(TASK STATEMENT): Exactly reproduce the entries, dropping any pictures from your copy.

----

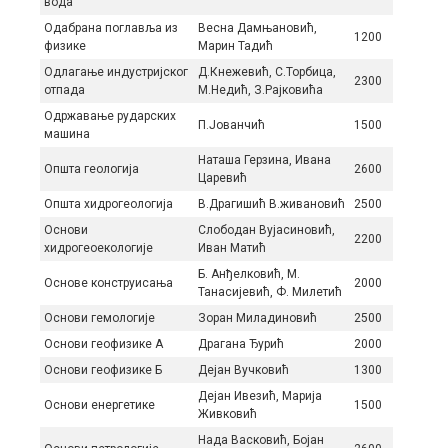
вода
Одабрана поглавља из
Весна Дамњановић,
1200
физике
Марин Тадић
Одлагање индустријског
Д.Кнежевић, С.Торбица,
2300
отпада
М.Недић, З.Рајковића
Одржавање рударских
П.Јованчић
1500
машина
Наташа Герзина, Ивана
Општа геологија
2600
Царевић
Општа хидрогеологија
В.Драгишић В.живановић
2500
Оснoви
Слободан Вуjaсинoвић,
2200
хидрoгeoeкoлoгиje
Иван Maтић
Б. Анђелковић, М.
Основе конструисања
2000
Танасијевић, Ф. Милетић
Основи гемологије
Зоран Миладиновић
2500
Основи геофизикe А
Драгана Ђурић
2000
Основи геофизике Б
Дејан Вучковић
1300
Дејан Ивезић, Марија
Основи енергетике
1500
Живковић
Нада Васковић, Бојан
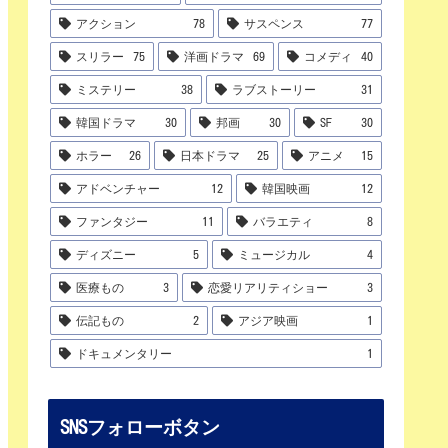
アクション
78
サスペンス
77
スリラー
75
洋画ドラマ
69
コメディ
40
ミステリー
38
ラブストーリー
31
韓国ドラマ
30
邦画
30
SF
30
ホラー
26
日本ドラマ
25
アニメ
15
アドベンチャー
12
韓国映画
12
ファンタジー
11
バラエティ
8
ディズニー
5
ミュージカル
4
医療もの
3
恋愛リアリティショー
3
伝記もの
2
アジア映画
1
ドキュメンタリー
1
SNSフォローボタン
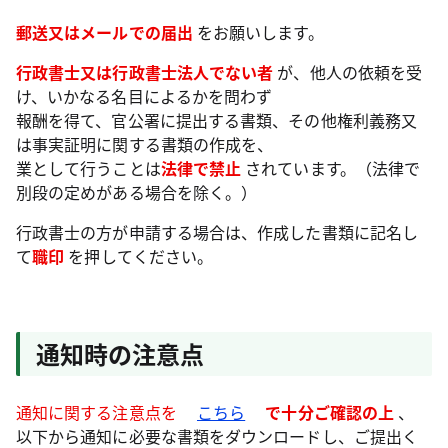
郵送又はメールでの届出
をお願いします。
行政書士又は行政書士法人でない者
が、他人の依頼を受
け、いかなる名目によるかを問わず
報酬を得て、官公署に提出する書類、その他権利義務又
は事実証明に関する書類の作成を、
業として行うことは
法律で禁止
されています。（法律で
別段の定めがある場合を除く。）
行政書士の方が申請する場合は、作成した書類に記名し
て
職印
を押してください。
通知時の注意点
通知に関する注意点を
こちら
で十分ご確認の上
、
以下から通知に必要な書類をダウンロードし、ご提出く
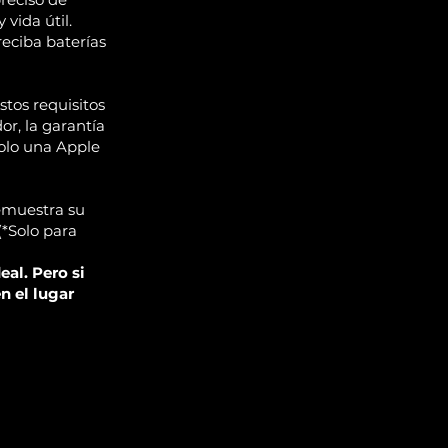
vida útil.
eciba baterías
tos requisitos
r, la garantía
solo una Apple
emuestra su
(*Solo para
al. Pero si
n el lugar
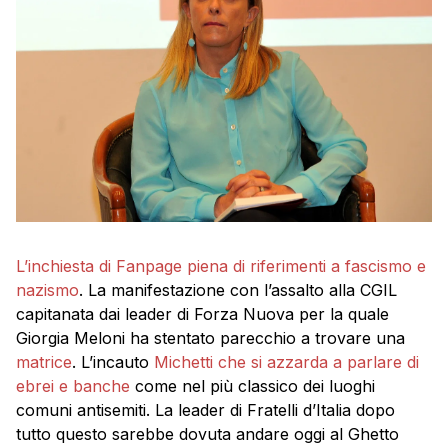
L’inchiesta di Fanpage piena di riferimenti a fascismo e
nazismo
. La manifestazione con l’assalto alla CGIL
capitanata dai leader di Forza Nuova per la quale
Giorgia Meloni ha stentato parecchio a trovare una
matrice
. L’incauto
Michetti che si azzarda a parlare di
ebrei e banche
come nel più classico dei luoghi
comuni antisemiti. La leader di Fratelli d’Italia dopo
tutto questo sarebbe dovuta andare oggi al Ghetto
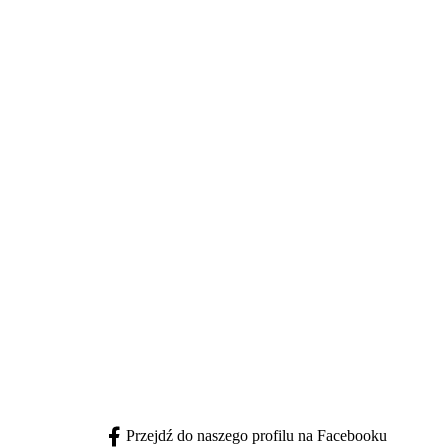
Przejdź do naszego profilu na Facebooku
facebook - otwiera się w nowej karcie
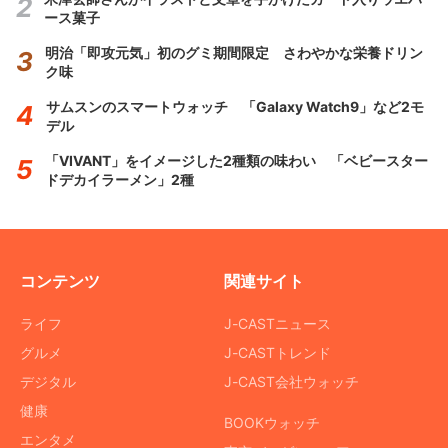
ース菓子
明治「即攻元気」初のグミ期間限定 さわやかな栄養ドリン
ク味
サムスンのスマートウォッチ 「Galaxy Watch9」など2モ
デル
「VIVANT」をイメージした2種類の味わい 「ベビースター
ドデカイラーメン」2種
コンテンツ
関連サイト
ライフ
J-CASTニュース
グルメ
J-CASTトレンド
デジタル
J-CAST会社ウォッチ
健康
BOOKウォッチ
エンタメ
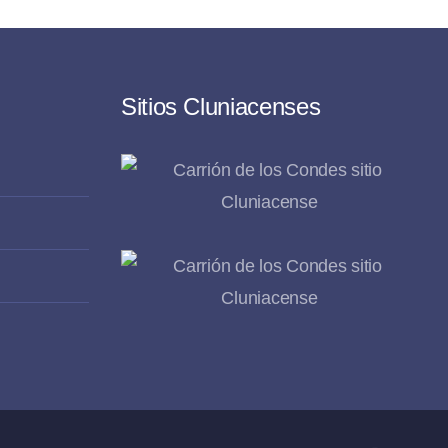
Sitios Cluniacenses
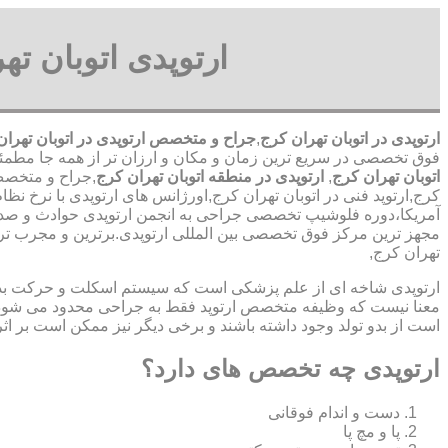
ارتوپدی اتوبان ت
ارتوپدی در اتوبان تهران کرج
,
جراح و متخصص ارتوپدی در اتوبان تهران
فوق تخصصی در سریع ترین زمان و مکان و ارزان تر از همه جا مطمئن و قانونی شبانه روزی 24 ساعت حتی در روز های تعط
اتوبان تهران کرج
,
ارتوپدی در منطقه اتوبان تهران کرج
,جراح و متخصص 
کرج,ارتوپد فنی در اتوبان تهران کرج,اورژانس های ارتوپدی با نرخ نظ
آمریکا،دوره فلوشیپ تخصصی جراحی به انجمن ارتوپدی حوادث و صدم
مجهز ترین مرکز فوق تخصصی بین المللی ارتوپدی.برترین ‏و ‏مجرب ‏تر
تهران کرج,
ارتوپدی شاخه ای از علم پزشکی است که سیستم اسکلت و حرکت بدن ا
معنا نیست که وظیفه متخصص ارتوپد فقط به جراحی محدود می شود.برا
است از بدو تولد وجود داشته باشند و برخی دیگر نیز ممکن است بر اثر
ارتوپدی چه تخصص های دارد؟
دست و اندام فوقانی
پا و مچ پا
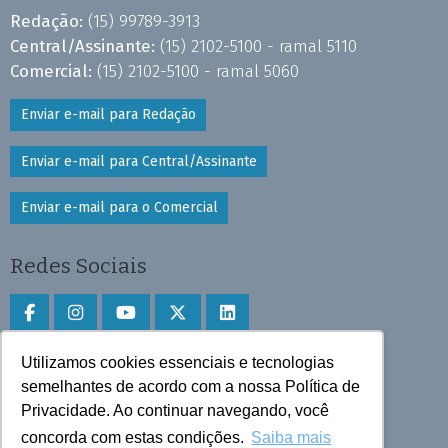
Redação:
(15) 99789-3913
Central/Assinante:
(15) 2102-5100 - ramal 5110
Comercial:
(15) 2102-5100 - ramal 5060
Enviar e-mail para Redação
Enviar e-mail para Central/Assinante
Enviar e-mail para o Comercial
Redes Sociais
Utilizamos cookies essenciais e tecnologias
Faça download do aplicativo
semelhantes de acordo com a nossa Política de
Play Store e App Store
Privacidade. Ao continuar navegando, você
concorda com estas condições.
Saiba mais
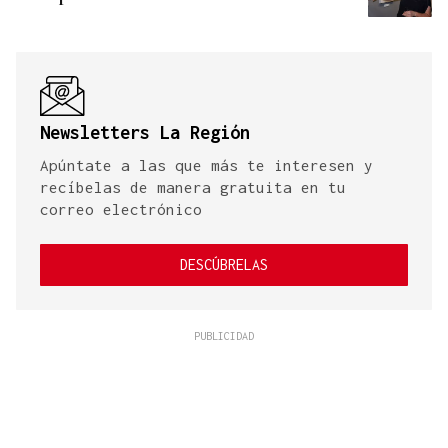
Newsletters La Región
Apúntate a las que más te interesen y
recíbelas de manera gratuita en tu
correo electrónico
DESCÚBRELAS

----

(EXERCISE RESPONSE):
вода
Одабрана поглавља из
Весна Дамњановић,
1200
физике
Марин Тадић
Одлагање индустријског
Д.Кнежевић, С.Торбица,
2300
отпада
М.Недић, З.Рајковића
Одржавање рударских
П.Јованчић
1500
машина
Наташа Герзина, Ивана
Општа геологија
2600
Царевић
Општа хидрогеологија
В.Драгишић В.живановић
2500
Оснoви
Слободан Вуjaсинoвић,
2200
хидрoгeoeкoлoгиje
Иван Maтић
Б. Анђелковић, М.
Основе конструисања
2000
Танасијевић, Ф. Милетић
Основи гемологије
Зоран Миладиновић
2500
Основи геофизикe А
Драгана Ђурић
2000
Основи геофизике Б
Дејан Вучковић
1300
Дејан Ивезић, Марија
Основи енергетике
1500
Живковић
Нада Васковић, Бојан
アクション
78
サスペンス
77
スリラー
75
洋画ドラマ
69
コメディ
40
ミステリー
38
ラブストーリー
31
韓国ドラマ
30
邦画
30
SF
30
ホラー
26
日本ドラマ
25
アニメ
15
アドベンチャー
12
韓国映画
12
ファンタジー
11
バラエティ
8
ディズニー
5
ミュージカル
4
医療もの
3
恋愛リアリティショー
3
伝記もの
2
アジア映画
1
ドキュメンタリー
1
SNSフォローボタン
郵送又はメールでの届出
をお願いします。
行政書士又は行政書士法人でない者
が、他人の依頼を受
け、いかなる名目によるかを問わず
報酬を得て、官公署に提出する書類、その他権利義務又
は事実証明に関する書類の作成を、
業として行うことは
法律で禁止
されています。（法律で
別段の定めがある場合を除く。）
行政書士の方が申請する場合は、作成した書類に記名し
て
職印
を押してください。
通知時の注意点
通知に関する注意点を
こちら
で十分ご確認の上
、
以下から通知に必要な書類をダウンロードし、ご提出く
vida útil.
eciba baterías
tos requisitos
r, la garantía
solo una Apple
emuestra su
(*Solo para
al. Pero si
n el lugar
L’inchiesta di Fanpage piena di riferimenti a fascismo e
nazismo
. La manifestazione con l’assalto alla CGIL
capitanata dai leader di Forza Nuova per la quale
Giorgia Meloni ha stentato parecchio a trovare una
matrice
. L’incauto
Michetti che si azzarda a parlare di
ebrei e banche
come nel più classico dei luoghi
comuni antisemiti. La leader di Fratelli d’Italia dopo
tutto questo sarebbe dovuta andare oggi al Ghetto
Przejdź do naszego profilu na Facebooku
facebook - otwiera się w nowej karcie
ース菓子
明治「即攻元気」初のグミ期間限定 さわやかな栄養ドリン
ク味
サムスンのスマートウォッチ 「Galaxy Watch9」など2モ
デル
「VIVANT」をイメージした2種類の味わい 「ベビースター
ドデカイラーメン」2種
コンテンツ
関連サイト
ライフ
J-CASTニュース
グルメ
J-CASTトレンド
デジタル
J-CAST会社ウォッチ
健康
BOOKウォッチ
エンタメ
Sitios Cluniacenses
ارتوپدی اتوبان ت
ارتوپدی در اتوبان تهران کرج
,
جراح و متخصص ارتوپدی در اتوبان تهران
فوق تخصصی در سریع ترین زمان و مکان و ارزان تر از همه جا مطمئن و قانونی شبانه روزی 24 ساعت حتی در روز های تعط
اتوبان تهران کرج
,
ارتوپدی در منطقه اتوبان تهران کرج
,جراح و متخصص 
کرج,ارتوپد فنی در اتوبان تهران کرج,اورژانس های ارتوپدی با نرخ نظ
آمریکا،دوره فلوشیپ تخصصی جراحی به انجمن ارتوپدی حوادث و صدم
مجهز ترین مرکز فوق تخصصی بین المللی ارتوپدی.برترین ‏و ‏مجرب ‏تر
تهران کرج,
ارتوپدی شاخه ای از علم پزشکی است که سیستم اسکلت و حرکت بدن ا
معنا نیست که وظیفه متخصص ارتوپد فقط به جراحی محدود می شود.برا
است از بدو تولد وجود داشته باشند و برخی دیگر نیز ممکن است بر اثر
ارتوپدی چه تخصص های دارد؟
دست و اندام فوقانی
پا و مچ پا
Redação:
(15) 99789-3913
Central/Assinante:
(15) 2102-5100 - ramal 5110
Comercial:
(15) 2102-5100 - ramal 5060
Enviar e-mail para Redação
Enviar e-mail para Central/Assinante
Enviar e-mail para o Comercial
Redes Sociais
Utilizamos cookies essenciais e tecnologias
Faça download do aplicativo
semelhantes de acordo com a nossa Política de
Play Store e App Store
Privacidade. Ao continuar navegando, você
concorda com estas condições.
Saiba mais
Newsletters La Región
Apúntate a las que más te interesen y
recíbelas de manera gratuita en tu
correo electrónico
DESCÚBRELAS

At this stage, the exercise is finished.